[openstack-dev] [Openstack-docs] [Heat][Documentation] Heat template documentation

Steven Hardy shardy at redhat.com
Fri May 23 13:42:52 UTC 2014


On Fri, May 23, 2014 at 08:09:06AM -0500, Anne Gentle wrote:
> On Fri, May 23, 2014 at 6:19 AM, Steven Hardy <shardy at redhat.com> wrote:
> 
> > On Fri, May 23, 2014 at 12:38:40PM +0200, Andreas Jaeger wrote:
> > > On 05/23/2014 12:13 PM, Steven Hardy wrote:
> > > > [...]
> > > > I'll hold my hand up as one developer who tried to contribute but ran
> > away
> > > > screaming due to all the XML-java-ness of the current process.
> > > >
> > > > I don't think markup complexity is a major barrier to contribution.
> > Needing
> > > > to use a closed source editor and download unfathomably huge amounts of
> > > > java to build locally definitely are though IMO/IME.
> > >
> > > You do not need a closed sourced editor for XML - I'm using emacs and
> > > others in the team use vi for it.
> >
> > Sure, maybe "need" was the wrong word to use, my apologies.  Regardless,
> > the docs refer to a closed source tool being "encouraged", which
> > immediately discouraged me when trying to figure out the workflow.
> >
> > I've tried editing XML in vim a few times, and although it's obviously
> > possible, it's far less painful when I'm dealing with other more
> > human-friendly formats.
> >
> > > Yes, it downloads a lot Java once.
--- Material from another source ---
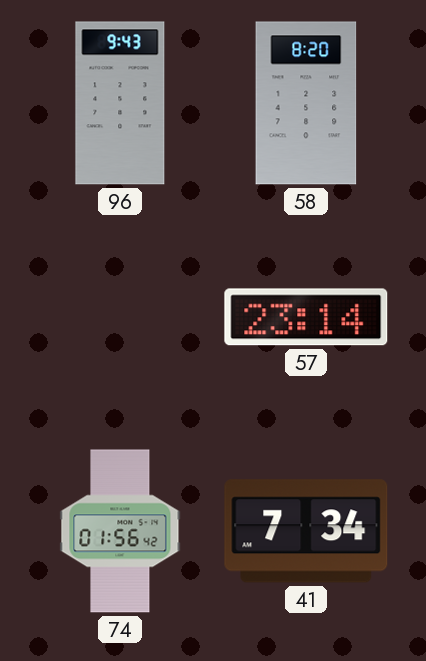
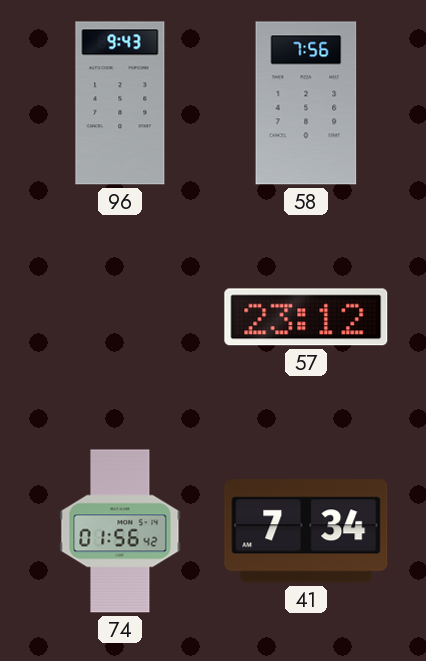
58: 8:20 -> 7:56
57: 23:14 -> 23:12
We also now build the documents as
> > > part of the gate, so you can also check changes by clicking the
> > > "checkbuild" target, it will show you the converted books,
> >
> > Sure, that's good, but my (and I'd guess many others) preference is for
> > formats which can be easily built locally with only distro-provided tools,
> > not a huge pile of third party java.
> >
> > Not trying to start a format-advocacy argument here, just trying to provide
> > a data-point that, if the success criteria is developer participation in
> > the docs process, then the current toolchain is definitely a barrier to
> > participation for some potential contributors.
> >
> 
> 
> Thanks for the discussions -- let's keep a tone of civility. Understand
> that doc writers have specific tools that work well for them. That said, we
> do want to collaborate more with our end users specifically.

My apologies if my remarks have been interpreted as uncivil, that was
definitely not my intention.

The only point I really wanted to convey was +1 on trying out an easier
markup, and thanks for bringing up the topic of a user orientated
orchestration guide - I would definitely like to contribute to the effort.